Task item: Your response should consist solely of the records, written out exactly.

[Stored data entries]
▼▼▼
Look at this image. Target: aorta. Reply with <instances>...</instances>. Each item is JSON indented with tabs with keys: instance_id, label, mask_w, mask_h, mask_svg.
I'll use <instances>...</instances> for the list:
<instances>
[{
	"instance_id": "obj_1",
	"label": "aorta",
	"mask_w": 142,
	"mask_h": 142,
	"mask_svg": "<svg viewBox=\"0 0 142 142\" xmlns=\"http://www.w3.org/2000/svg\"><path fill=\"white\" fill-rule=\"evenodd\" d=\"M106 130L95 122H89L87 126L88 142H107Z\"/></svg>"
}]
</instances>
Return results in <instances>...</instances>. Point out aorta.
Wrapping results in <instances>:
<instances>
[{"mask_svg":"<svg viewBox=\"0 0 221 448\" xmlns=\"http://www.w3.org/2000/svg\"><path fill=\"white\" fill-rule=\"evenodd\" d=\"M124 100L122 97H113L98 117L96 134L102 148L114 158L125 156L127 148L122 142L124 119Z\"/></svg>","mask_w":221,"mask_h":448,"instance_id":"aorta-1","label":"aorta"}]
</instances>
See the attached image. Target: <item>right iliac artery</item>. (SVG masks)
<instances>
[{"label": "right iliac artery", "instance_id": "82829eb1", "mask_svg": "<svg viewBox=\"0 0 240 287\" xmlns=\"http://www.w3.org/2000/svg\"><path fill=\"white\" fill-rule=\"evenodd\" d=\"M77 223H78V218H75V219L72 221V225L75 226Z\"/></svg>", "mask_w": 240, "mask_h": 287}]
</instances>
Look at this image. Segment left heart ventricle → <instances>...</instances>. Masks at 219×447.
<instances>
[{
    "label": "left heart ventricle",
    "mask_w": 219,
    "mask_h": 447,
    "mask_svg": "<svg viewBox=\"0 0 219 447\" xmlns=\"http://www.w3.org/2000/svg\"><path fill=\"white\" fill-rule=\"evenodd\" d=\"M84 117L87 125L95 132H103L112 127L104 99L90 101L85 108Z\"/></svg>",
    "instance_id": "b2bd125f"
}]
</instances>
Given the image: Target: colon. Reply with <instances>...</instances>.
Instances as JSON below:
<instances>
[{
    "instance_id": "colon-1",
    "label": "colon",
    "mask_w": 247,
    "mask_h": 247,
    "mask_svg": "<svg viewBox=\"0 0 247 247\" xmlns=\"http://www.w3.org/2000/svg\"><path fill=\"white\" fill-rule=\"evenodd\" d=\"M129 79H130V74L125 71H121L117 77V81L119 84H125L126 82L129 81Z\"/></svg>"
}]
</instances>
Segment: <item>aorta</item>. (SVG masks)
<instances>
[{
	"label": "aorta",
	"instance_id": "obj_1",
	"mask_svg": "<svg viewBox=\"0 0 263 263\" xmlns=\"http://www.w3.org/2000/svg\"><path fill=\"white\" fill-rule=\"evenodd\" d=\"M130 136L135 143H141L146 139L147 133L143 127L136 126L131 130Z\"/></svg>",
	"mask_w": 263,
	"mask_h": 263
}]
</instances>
▲▲▲
Your solution:
Look at this image. Target: aorta. Reply with <instances>...</instances>. Each item is JSON indented with tabs with keys: instance_id, label, mask_w, mask_h, mask_svg.
I'll use <instances>...</instances> for the list:
<instances>
[{
	"instance_id": "obj_1",
	"label": "aorta",
	"mask_w": 142,
	"mask_h": 142,
	"mask_svg": "<svg viewBox=\"0 0 142 142\" xmlns=\"http://www.w3.org/2000/svg\"><path fill=\"white\" fill-rule=\"evenodd\" d=\"M106 130L95 122H89L87 126L88 142H107Z\"/></svg>"
}]
</instances>
Return results in <instances>...</instances>. Point out aorta.
Wrapping results in <instances>:
<instances>
[{"mask_svg":"<svg viewBox=\"0 0 221 448\" xmlns=\"http://www.w3.org/2000/svg\"><path fill=\"white\" fill-rule=\"evenodd\" d=\"M124 100L122 97H113L98 117L96 134L102 148L114 158L125 156L127 148L122 142L124 119Z\"/></svg>","mask_w":221,"mask_h":448,"instance_id":"aorta-1","label":"aorta"}]
</instances>
See the attached image. Target: <item>right iliac artery</item>. (SVG masks)
<instances>
[{"label": "right iliac artery", "instance_id": "82829eb1", "mask_svg": "<svg viewBox=\"0 0 240 287\" xmlns=\"http://www.w3.org/2000/svg\"><path fill=\"white\" fill-rule=\"evenodd\" d=\"M77 223H78V218H75V219L72 221V225L75 226Z\"/></svg>", "mask_w": 240, "mask_h": 287}]
</instances>
Look at this image. Segment left heart ventricle → <instances>...</instances>. Masks at 219×447.
<instances>
[{
    "label": "left heart ventricle",
    "mask_w": 219,
    "mask_h": 447,
    "mask_svg": "<svg viewBox=\"0 0 219 447\" xmlns=\"http://www.w3.org/2000/svg\"><path fill=\"white\" fill-rule=\"evenodd\" d=\"M84 117L87 125L95 132H103L112 127L104 99L90 101L85 108Z\"/></svg>",
    "instance_id": "b2bd125f"
}]
</instances>
Given the image: Target: colon. Reply with <instances>...</instances>.
Instances as JSON below:
<instances>
[{
    "instance_id": "colon-1",
    "label": "colon",
    "mask_w": 247,
    "mask_h": 247,
    "mask_svg": "<svg viewBox=\"0 0 247 247\" xmlns=\"http://www.w3.org/2000/svg\"><path fill=\"white\" fill-rule=\"evenodd\" d=\"M129 79H130V74L125 71H121L117 77V81L119 84H125L126 82L129 81Z\"/></svg>"
}]
</instances>
Segment: <item>aorta</item>. (SVG masks)
<instances>
[{
	"label": "aorta",
	"instance_id": "obj_1",
	"mask_svg": "<svg viewBox=\"0 0 263 263\" xmlns=\"http://www.w3.org/2000/svg\"><path fill=\"white\" fill-rule=\"evenodd\" d=\"M130 136L135 143H141L146 139L147 133L143 127L136 126L131 130Z\"/></svg>",
	"mask_w": 263,
	"mask_h": 263
}]
</instances>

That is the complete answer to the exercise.